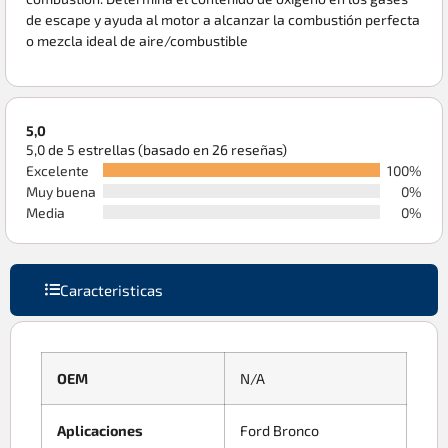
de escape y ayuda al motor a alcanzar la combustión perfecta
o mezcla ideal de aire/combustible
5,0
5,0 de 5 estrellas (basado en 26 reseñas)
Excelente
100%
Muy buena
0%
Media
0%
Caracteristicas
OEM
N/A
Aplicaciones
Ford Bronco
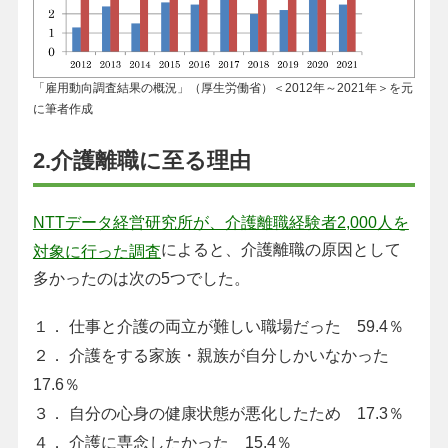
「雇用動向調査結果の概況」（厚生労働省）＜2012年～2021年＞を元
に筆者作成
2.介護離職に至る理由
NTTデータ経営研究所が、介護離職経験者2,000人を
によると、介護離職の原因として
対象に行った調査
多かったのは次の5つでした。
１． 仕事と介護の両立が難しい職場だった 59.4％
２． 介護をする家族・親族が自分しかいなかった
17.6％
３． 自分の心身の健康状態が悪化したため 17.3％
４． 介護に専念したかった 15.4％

......

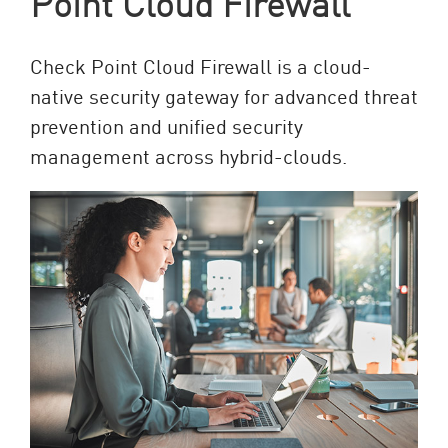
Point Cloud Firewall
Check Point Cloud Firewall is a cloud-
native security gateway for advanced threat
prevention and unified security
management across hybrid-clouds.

......

**Directions:**
Among the entries above, locate the lines containing "2.介護離職に至る理由" and "４． 介護に専念したかった 15.4％", and transcribe exactly those two lines and all lines between.

**Response to this task:**
2.介護離職に至る理由
NTTデータ経営研究所が、介護離職経験者2,000人を
によると、介護離職の原因として
対象に行った調査
多かったのは次の5つでした。
１． 仕事と介護の両立が難しい職場だった 59.4％
２． 介護をする家族・親族が自分しかいなかった
17.6％
３． 自分の心身の健康状態が悪化したため 17.3％
４． 介護に専念したかった 15.4％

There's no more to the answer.